# $\delta$-Gradient Clipping on Kolmogorov-Arnold Networks (KANs)

In [our paper](https://arxiv.org/abs/2404.08624), $\delta$-Gradient Clipping ($\delta$-GClip) was introduced as the only known way to optimize neural networks using adaptive gradients with provable convergence guarantees on deep neural networks.
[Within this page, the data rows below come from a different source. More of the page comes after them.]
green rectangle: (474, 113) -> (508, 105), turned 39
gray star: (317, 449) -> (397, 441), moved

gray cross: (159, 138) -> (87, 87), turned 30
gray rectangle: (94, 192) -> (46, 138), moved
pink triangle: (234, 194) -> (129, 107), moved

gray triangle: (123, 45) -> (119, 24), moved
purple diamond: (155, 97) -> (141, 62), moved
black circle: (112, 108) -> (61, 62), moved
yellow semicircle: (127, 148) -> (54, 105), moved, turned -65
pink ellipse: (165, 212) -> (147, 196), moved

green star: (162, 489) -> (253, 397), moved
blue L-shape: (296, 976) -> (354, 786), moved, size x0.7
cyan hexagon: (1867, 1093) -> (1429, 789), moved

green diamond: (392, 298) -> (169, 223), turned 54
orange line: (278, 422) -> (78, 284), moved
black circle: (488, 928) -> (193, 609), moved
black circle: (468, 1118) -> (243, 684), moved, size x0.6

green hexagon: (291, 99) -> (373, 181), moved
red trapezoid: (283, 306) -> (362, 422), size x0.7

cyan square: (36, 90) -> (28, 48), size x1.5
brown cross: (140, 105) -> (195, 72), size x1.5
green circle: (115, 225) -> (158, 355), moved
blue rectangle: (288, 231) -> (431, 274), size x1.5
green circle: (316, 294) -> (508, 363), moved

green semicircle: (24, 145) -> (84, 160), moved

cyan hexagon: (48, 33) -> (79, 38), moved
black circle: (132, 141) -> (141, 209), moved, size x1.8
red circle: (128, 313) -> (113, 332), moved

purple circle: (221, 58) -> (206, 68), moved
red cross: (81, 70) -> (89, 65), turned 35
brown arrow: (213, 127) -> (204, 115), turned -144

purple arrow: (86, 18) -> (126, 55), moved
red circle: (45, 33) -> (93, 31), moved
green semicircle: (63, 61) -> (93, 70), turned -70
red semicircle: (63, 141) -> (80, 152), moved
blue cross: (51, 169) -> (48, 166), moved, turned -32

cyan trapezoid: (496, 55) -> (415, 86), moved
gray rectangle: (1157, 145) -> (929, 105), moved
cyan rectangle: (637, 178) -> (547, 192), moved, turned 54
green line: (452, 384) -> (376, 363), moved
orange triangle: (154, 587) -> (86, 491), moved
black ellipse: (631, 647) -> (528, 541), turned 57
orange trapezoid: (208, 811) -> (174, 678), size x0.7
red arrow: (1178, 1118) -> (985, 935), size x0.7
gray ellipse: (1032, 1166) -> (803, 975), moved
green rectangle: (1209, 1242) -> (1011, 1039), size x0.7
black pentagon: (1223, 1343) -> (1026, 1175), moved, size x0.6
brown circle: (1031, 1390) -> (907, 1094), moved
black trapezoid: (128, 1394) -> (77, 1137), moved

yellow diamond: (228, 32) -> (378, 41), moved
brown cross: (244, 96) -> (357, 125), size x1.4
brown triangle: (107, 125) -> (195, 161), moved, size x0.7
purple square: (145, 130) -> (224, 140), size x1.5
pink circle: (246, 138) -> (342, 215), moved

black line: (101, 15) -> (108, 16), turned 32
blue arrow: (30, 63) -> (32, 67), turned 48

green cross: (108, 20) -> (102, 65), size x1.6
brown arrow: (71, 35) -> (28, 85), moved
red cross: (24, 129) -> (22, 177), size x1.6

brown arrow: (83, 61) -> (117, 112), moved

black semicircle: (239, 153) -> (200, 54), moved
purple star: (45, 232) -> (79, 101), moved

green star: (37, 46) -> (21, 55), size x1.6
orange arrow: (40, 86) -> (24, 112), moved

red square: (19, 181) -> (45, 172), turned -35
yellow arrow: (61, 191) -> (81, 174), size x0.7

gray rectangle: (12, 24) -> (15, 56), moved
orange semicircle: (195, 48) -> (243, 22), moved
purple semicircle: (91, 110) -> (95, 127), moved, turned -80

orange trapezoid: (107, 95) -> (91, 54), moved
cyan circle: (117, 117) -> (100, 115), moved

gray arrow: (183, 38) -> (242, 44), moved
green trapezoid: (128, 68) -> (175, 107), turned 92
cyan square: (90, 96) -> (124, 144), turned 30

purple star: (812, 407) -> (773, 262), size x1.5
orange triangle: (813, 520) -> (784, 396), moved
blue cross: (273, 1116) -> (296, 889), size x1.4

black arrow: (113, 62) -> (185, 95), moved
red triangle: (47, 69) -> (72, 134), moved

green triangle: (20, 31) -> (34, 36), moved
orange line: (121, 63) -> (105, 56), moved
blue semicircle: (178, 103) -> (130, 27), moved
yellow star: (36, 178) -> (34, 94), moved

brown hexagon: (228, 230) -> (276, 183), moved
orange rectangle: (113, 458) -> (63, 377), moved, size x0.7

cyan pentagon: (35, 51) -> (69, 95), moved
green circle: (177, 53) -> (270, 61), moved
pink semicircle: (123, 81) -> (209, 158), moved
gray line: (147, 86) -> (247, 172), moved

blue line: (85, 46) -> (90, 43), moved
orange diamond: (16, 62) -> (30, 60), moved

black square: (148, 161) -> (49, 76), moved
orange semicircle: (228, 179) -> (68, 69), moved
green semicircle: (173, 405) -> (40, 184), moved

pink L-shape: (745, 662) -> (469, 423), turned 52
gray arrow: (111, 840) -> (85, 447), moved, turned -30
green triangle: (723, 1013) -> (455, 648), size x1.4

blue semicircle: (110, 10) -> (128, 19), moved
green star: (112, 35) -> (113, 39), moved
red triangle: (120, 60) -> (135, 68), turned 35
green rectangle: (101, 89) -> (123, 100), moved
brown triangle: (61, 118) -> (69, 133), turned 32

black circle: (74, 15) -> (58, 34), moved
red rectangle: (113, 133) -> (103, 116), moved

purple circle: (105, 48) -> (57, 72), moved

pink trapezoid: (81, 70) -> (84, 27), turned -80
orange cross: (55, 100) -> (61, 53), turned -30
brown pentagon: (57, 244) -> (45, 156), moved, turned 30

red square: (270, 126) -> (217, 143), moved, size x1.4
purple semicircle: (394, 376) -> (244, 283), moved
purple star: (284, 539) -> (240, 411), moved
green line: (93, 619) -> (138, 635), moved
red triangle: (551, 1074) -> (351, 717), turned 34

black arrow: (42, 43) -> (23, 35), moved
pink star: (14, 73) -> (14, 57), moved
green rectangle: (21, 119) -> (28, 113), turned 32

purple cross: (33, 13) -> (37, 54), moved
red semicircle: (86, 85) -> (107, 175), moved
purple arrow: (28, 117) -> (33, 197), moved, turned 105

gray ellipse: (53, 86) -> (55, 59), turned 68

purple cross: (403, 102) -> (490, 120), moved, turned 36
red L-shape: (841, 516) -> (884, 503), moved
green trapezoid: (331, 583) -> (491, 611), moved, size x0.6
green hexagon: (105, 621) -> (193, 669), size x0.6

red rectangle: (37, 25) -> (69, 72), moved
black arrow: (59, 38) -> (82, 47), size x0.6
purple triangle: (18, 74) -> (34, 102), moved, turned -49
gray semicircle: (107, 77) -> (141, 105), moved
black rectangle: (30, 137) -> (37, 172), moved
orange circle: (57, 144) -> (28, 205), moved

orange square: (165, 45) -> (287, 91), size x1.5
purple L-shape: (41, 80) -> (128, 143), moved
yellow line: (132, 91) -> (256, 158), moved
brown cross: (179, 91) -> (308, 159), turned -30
This file gives a demonstration of $\delta$-GClip being a competitive trainer of Kolmogorov-Arnold Networks (KANs) too, which were recently introduced in [Liu et al.](https://arxiv.org/abs/2404.19756).

### $\delta$-Gradient Clipping Optimizer

In [None]:
from typing import Any, Dict, Iterable

import torch


class dGClip(torch.optim.Optimizer):
    """delta-Gradient Clipping optimizer"""

    def __init__(
        self,
        params: Iterable[torch.Tensor] | Iterable[Dict[str, Any]],
        lr: float,
        gamma: float = 0.1,
        delta: float = 0.001,
        weight_decay: float = 0,
    ) -> None:
        if lr <= 0:
            raise ValueError("Learning rate (eta) is not > 0.")
        if gamma <= 0:
            raise ValueError("Gradient norm threshold (gamma) is not > 0.")
        if delta < 0:
            raise ValueError("delta is not >= 0.")
        if weight_decay < 0:
            raise ValueError("Weight decay is not >= 0.")
        defaults = dict(lr=lr, gamma=gamma, delta=delta, weight_decay=weight_decay)
        super().__init__(params, defaults)

    @torch.no_grad()
    def step(self, closure=None) -> None:
        loss = None
        if closure is not None:
            with torch.enable_grad():
                loss = closure()

        for param_group in self.param_groups:
            parameter_list = param_group["params"]
            concatenated_weights = torch.cat(
                [param.grad.view(-1) for param in parameter_list]
            )
            gradient_norm = torch.norm(concatenated_weights)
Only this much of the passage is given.